Dorothy Day (1897-1980) was a convert to Catholicism who led the Catholic Worker movement, founded during the Great Depression. As a journalist, Day edited The Catholic Worker newspaper, first published on May 1, 1933. She maintained the movement's pacifism even during World War II, while operating soup kitchens, including one on the Lower East Side of Manhattan that remains in operation today. Day was repeatedly arrested for her postwar protests during New York City's air raid drills, which criticized nuclear war preparation. Hailed by Pope Francis in his speech to the U.S. Congress in 2015, Day has been submitted to the Vatican as a candidate for canonization by the U.S. Conference of Catholic Bishops. Day regularly rode the Staten Island Ferry to reach her cottage on Staten Island's South Shore and is buried in Pleasant Plains.

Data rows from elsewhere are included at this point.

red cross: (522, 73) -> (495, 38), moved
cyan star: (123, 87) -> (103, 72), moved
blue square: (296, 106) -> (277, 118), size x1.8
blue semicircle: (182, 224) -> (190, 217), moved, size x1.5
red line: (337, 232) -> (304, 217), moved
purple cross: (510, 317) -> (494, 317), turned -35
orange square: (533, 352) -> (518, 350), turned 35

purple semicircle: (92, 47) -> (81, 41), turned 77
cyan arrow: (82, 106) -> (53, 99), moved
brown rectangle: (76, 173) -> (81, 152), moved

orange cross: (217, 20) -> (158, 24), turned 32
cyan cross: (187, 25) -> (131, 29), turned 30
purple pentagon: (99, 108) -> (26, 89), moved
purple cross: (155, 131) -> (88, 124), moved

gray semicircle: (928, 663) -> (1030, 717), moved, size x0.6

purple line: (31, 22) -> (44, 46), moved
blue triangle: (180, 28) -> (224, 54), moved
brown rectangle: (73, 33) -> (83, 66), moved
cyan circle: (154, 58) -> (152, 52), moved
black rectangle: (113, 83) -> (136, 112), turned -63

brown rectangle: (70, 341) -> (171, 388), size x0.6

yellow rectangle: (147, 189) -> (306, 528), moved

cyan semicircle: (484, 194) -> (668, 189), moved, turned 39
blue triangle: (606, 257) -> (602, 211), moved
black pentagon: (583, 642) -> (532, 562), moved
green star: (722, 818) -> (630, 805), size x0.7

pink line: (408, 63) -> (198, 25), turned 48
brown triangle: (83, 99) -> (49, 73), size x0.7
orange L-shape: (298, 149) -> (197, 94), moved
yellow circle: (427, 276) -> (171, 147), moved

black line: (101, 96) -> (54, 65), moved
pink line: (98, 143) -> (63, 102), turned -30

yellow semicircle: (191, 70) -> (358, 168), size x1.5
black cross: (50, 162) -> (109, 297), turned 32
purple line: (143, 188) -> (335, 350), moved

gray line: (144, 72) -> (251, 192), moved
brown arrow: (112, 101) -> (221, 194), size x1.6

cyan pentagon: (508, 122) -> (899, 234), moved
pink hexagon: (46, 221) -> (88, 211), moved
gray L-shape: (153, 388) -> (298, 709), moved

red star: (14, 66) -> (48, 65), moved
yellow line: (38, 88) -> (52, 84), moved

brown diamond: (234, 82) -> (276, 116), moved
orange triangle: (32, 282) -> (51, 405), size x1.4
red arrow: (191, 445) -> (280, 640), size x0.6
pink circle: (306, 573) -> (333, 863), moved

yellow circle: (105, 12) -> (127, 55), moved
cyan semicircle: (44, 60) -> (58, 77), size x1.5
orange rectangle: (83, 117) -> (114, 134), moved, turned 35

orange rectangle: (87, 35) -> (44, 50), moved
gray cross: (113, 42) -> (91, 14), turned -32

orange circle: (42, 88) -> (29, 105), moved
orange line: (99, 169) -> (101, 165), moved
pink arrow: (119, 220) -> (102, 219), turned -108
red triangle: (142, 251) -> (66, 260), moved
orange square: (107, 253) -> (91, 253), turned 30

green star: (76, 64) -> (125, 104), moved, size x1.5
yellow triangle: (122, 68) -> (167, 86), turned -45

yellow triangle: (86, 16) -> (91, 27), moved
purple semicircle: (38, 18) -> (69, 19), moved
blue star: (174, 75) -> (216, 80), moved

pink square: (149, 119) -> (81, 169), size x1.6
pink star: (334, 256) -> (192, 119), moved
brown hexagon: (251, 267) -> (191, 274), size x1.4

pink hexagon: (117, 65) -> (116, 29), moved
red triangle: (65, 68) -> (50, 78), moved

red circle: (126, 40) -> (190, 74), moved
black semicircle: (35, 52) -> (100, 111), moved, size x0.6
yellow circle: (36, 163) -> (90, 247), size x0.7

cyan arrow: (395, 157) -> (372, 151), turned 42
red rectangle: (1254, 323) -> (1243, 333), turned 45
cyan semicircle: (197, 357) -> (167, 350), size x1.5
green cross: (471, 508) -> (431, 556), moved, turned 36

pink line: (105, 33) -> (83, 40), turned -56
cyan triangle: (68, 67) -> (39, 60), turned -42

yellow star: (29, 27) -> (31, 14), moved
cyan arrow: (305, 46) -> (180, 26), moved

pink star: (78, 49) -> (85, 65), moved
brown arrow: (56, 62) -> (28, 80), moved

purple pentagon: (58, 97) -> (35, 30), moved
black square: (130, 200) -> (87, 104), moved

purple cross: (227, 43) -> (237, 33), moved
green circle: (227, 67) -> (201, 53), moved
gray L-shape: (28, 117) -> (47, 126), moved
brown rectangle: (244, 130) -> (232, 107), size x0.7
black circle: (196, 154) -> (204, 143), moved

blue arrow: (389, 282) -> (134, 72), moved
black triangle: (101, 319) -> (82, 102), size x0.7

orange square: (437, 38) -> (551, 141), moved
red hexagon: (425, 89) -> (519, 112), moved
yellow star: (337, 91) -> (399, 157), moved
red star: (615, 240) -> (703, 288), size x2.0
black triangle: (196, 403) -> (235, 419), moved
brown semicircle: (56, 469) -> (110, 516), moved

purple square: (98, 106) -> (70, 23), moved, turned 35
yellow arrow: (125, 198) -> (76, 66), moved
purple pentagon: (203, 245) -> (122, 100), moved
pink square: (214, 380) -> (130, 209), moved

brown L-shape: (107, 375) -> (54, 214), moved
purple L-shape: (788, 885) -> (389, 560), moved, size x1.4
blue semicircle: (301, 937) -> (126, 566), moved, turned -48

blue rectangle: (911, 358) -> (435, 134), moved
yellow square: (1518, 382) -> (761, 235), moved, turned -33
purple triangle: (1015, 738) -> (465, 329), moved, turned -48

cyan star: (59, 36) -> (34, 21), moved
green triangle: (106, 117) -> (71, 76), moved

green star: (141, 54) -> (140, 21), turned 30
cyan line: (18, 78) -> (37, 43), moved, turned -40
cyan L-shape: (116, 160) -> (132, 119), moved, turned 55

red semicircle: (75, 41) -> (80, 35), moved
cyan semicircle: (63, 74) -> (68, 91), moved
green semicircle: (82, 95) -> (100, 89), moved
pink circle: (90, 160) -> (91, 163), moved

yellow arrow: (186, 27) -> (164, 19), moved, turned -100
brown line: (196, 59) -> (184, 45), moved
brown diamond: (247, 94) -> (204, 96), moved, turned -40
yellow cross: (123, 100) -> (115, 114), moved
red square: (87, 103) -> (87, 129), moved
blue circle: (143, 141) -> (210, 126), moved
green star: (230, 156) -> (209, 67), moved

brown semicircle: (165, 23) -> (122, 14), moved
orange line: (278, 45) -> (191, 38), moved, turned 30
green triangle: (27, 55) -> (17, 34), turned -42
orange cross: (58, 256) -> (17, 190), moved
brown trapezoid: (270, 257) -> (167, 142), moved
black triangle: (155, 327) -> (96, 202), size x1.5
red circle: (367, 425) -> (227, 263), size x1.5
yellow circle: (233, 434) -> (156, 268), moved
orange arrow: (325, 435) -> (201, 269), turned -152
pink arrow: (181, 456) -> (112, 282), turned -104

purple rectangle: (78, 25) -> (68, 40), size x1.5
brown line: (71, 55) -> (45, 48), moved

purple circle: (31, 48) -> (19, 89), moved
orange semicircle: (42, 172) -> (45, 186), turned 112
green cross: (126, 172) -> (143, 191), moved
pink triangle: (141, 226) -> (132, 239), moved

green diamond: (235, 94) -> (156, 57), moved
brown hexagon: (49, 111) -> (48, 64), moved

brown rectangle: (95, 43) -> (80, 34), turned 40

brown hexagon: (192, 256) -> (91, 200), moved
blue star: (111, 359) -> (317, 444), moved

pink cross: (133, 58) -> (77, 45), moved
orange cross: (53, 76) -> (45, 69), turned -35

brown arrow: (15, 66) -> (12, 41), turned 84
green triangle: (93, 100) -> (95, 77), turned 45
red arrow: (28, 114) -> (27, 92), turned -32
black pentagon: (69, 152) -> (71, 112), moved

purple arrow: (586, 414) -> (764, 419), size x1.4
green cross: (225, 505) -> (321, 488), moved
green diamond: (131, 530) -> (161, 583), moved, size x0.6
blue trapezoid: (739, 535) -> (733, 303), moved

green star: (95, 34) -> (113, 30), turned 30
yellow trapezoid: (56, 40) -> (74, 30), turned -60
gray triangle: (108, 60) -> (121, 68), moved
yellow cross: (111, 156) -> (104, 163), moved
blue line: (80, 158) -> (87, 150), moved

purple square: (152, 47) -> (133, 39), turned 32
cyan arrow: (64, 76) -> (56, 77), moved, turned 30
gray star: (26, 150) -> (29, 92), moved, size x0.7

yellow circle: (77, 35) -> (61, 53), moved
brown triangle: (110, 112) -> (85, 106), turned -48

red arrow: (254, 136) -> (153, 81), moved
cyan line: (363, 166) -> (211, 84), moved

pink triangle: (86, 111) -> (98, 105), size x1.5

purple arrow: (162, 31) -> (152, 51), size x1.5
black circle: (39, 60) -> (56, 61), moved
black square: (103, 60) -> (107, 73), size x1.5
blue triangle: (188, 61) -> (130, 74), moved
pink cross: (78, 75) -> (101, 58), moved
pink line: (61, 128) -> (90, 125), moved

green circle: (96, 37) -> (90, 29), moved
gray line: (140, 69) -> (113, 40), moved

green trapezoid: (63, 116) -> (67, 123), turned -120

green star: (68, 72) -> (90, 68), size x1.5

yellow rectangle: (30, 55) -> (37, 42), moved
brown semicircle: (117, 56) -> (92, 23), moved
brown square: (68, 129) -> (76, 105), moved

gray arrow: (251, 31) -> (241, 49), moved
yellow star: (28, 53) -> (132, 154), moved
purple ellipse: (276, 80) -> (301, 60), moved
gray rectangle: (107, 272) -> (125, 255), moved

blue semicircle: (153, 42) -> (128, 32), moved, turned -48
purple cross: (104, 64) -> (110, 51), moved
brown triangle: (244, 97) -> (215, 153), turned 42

"We welcome the Dorothy Day on her maiden voyage," said Staten Island Borough President Vito Fossella. "This new state-of-the-art vessel will carry both commuters and visitors to and from our great borough. She is a welcome addition to an iconic fleet."

"The Staten Island Ferry is an invaluable lifeline for our Island, and today's launch of the Dorothy Day, third of the Ollis class vessels, should be celebrated by Staten Islanders, New Yorkers, and visitors from around the globe who board the ferry to enjoy the best views of New York City," said Staten Island District Attorney Michael E. McMahon. "My sincerest congratulations to the family and admirers of Dorothy Day, an incredible Staten Islander whose legacy of kindness and charity will be elevated even further as her name adorns this Ferry for decades to come."

"Dorothy Day is just the third Staten Island Ferry boat ever to be named after a specific woman. It is only fitting and appropriate to have this new Ferry enshrined the name Dorothy Day," said Assemblyman Charles D. Fall. "Just as she did with her activism, the Ferry continues to bring all walks of life, ethnicity and faith together as we sail forward. We are proud as a community to have this Ferry today commissioned after the legendary 20th-century Catholic peace icon."

"I am honored to join the inaugural trip of the Dorothy Day ferry," said Assembly Member Sam Pirozzolo. "The addition of a new, state-of-the-art ferry to the Staten Island fleet is welcome news for all Staten Islanders commuting back and forth to the city as well as to help bring more visitors to our borough, to support our growing economy. Safety, efficiency, passenger comfort, and amenities are of top priority, and we are happy to welcome the Dorothy Day into service for Staten Island. This ferry joins The Staff Sergeant Michael H. Ollis & the Sandy Ground ferries as another monument to trailblazers and heroes whose bravery and selflessness have touched our shores."

"The Staten Island Ferry is a vital transportation vessel for thousands of Staten Islanders, and so I would like to thank Senators Schumer and Gillibrand for securing funding for these new and more modern ferries," said Council Member Kamillah Hanks. "Dorothy Day was a remarkable figure who dedicated her life to serving the poor and marginalized, advocating for social justice, and living out her faith through her activism. Because of her extraordinary work, and the fact that she was a Staten Island resident, it is fitting that this ferry be named after her."

"Dorothy Day is one of those unique individuals whose life encourages students to see the world differently," Kevin Ahern, Director of the Dorothy Day Center at Manhattan College and Co-chair of the Dorothy Day Guild. "We hope that some of the young people who ride this ferry will be inspired to learn more about her and join in the work to build a more merciful and peaceful world."

"Today's inaugural ride of the Dorothy Day is a moment of pride for the Eastern Shipbuilding workforce that built this cutting-edge vessel for the millions of passengers who will get to enjoy her," said Joey D'Isernia, CEO of Eastern Shipbuilding Group, Inc. "Dorothy Day joins the Ollis Class with state-of-the-art features to provide safe and comfortable passage for decades to come."